Should a picture appear anywhere in the data, omit it and copy everything else exactly.
************
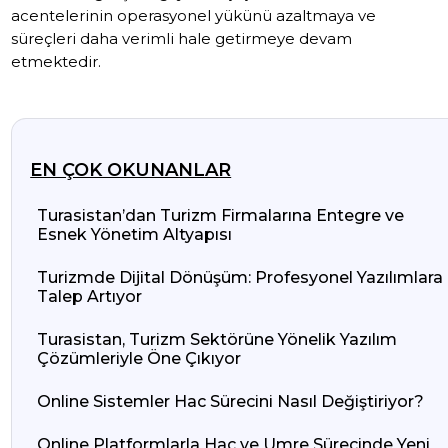
acentelerinin operasyonel yükünü azaltmaya ve
süreçleri daha verimli hale getirmeye devam
etmektedir.
EN ÇOK OKUNANLAR
Turasistan’dan Turizm Firmalarına Entegre ve
Esnek Yönetim Altyapısı
Turizmde Dijital Dönüşüm: Profesyonel Yazılımlara
Talep Artıyor
Turasistan, Turizm Sektörüne Yönelik Yazılım
Çözümleriyle Öne Çıkıyor
Online Sistemler Hac Sürecini Nasıl Değiştiriyor?
Online Platformlarla Hac ve Umre Sürecinde Yeni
************
SOLUTION =
acentelerinin operasyonel yükünü azaltmaya ve
süreçleri daha verimli hale getirmeye devam
etmektedir.
EN ÇOK OKUNANLAR
Turasistan’dan Turizm Firmalarına Entegre ve
Esnek Yönetim Altyapısı
Turizmde Dijital Dönüşüm: Profesyonel Yazılımlara
Talep Artıyor
Turasistan, Turizm Sektörüne Yönelik Yazılım
Çözümleriyle Öne Çıkıyor
Online Sistemler Hac Sürecini Nasıl Değiştiriyor?
Online Platformlarla Hac ve Umre Sürecinde Yeni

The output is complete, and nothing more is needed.